Retail expert Steve Kulmar told The New Daily it was likely customers stealing from the newer checkouts was a factor.

“Theft has been higher with self-checkouts,” he said.

“You’d have to assume that it has something to do with either theft or [the number of items in] average baskets,” he said.

Last year, the supermarket chain said it had caught 22,000 shoplifters in 12 months, with half that number busted using dodgy self-checkout methods.

coles
Self-service checkouts have been linked to theft since increasing in popularity. Photo: AAP

The revelation came after an Australian National University review of global surveys on the issue found nearly a third of shoppers regularly steal from self-service checkouts.

The review’s author, criminologist Dr Emmeline Taylor, told The New Daily it was hard to quantify exactly how much revenue was being lost at DIY checkouts.

“However, there is a lot of attention on self-checkouts at the moment and the supermarkets have decided enough is enough,” she said.

Police were “also beginning to take note due to the sheer volume of thefts”, Dr Taylor added.

“Each occurrence might be relatively small, say a few dollars, and so customers may see it as relatively trivial, but the frequency with which it occurs means that the cost to the supermarkets’ bottom line is substantial,” she said.

The National Retail Association told The New Daily last year that theft cost the industry $4.5 billion per year, or two per cent of turnover.

Dr Taylor said the big supermarkets had initially brought in the new checkouts as “free flowing and fluid self-scan areas with little security oversight”.

Traditional checkouts may soon be a thing of the past.
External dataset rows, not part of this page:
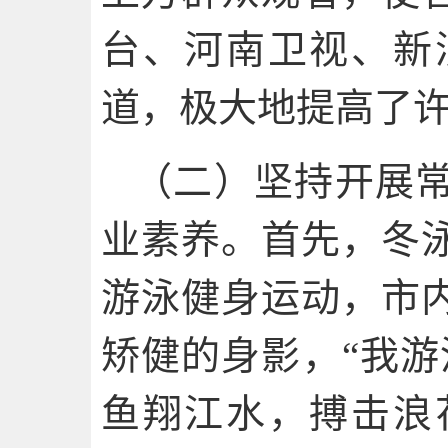
台、河南卫视、新
道，极大地提高了
（二）坚持开展
业素养。首先，冬
游泳健身运动，市
矫健的身影，“我游
鱼翔江水，搏击浪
Photo: Getty
Traditional checkouts may soon be a thing of the past. Photo: Getty

“As the machines were mainstreamed, stealing when using them became somewhat normalised, often seen as a bit of a game – cheating, not stealing,” she said.

Why do they do it?

Dr Taylor coined the term SWIPERS to describe “seemingly well-intentioned patrons engaging in routine shoplifting”.

Because there was no face-to-face interaction with a shop assistant, a feeling of disassociation helped them to justify their crimes as merely “gaming the system”.
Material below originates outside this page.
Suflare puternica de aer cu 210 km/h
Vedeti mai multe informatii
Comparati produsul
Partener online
“These are usually people who wouldn’t dream of stuffing a chocolate bar in their pocket and walking out,” she said.

Her research showed customers routinely swiped more expensive items, such as cherries and avocados, as cheaper fresh produce such as carrots.

Mr Kulmar, founder of the consultancy Retail Oasis, said consumers now saw self-service checkouts in the same way they viewed ATMs and were particularly popular with younger shoppers.

He said despite concerns about the ease of theft, self-service checkouts would only become more common in supermarkets in future.

Dr Taylor said supermarkets were now building in more sophisticated crime control mechanisms and behaviour analysis to combat theft at the newer checkouts.

“The key to success will be ensuring that any interventions don’t inconvenience or deter honest shoppers, but signal to [offenders] that it’s a high-risk behaviour for relatively little reward,” she said.